> [DATA FOR THIS TASK]:
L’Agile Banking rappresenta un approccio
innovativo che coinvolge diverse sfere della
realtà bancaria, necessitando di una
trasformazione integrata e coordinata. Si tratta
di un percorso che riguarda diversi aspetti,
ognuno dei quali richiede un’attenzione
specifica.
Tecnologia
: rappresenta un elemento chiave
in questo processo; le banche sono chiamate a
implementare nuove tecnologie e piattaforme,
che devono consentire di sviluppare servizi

> [WORK REQUEST]:
The response should consist only of the lines running from the one that contains "realtà bancaria, necessitando di una" through the end of the material, repeated exactly.

> [TASK SOLUTION]:
realtà bancaria, necessitando di una
trasformazione integrata e coordinata. Si tratta
di un percorso che riguarda diversi aspetti,
ognuno dei quali richiede un’attenzione
specifica.
Tecnologia
: rappresenta un elemento chiave
in questo processo; le banche sono chiamate a
implementare nuove tecnologie e piattaforme,
che devono consentire di sviluppare servizi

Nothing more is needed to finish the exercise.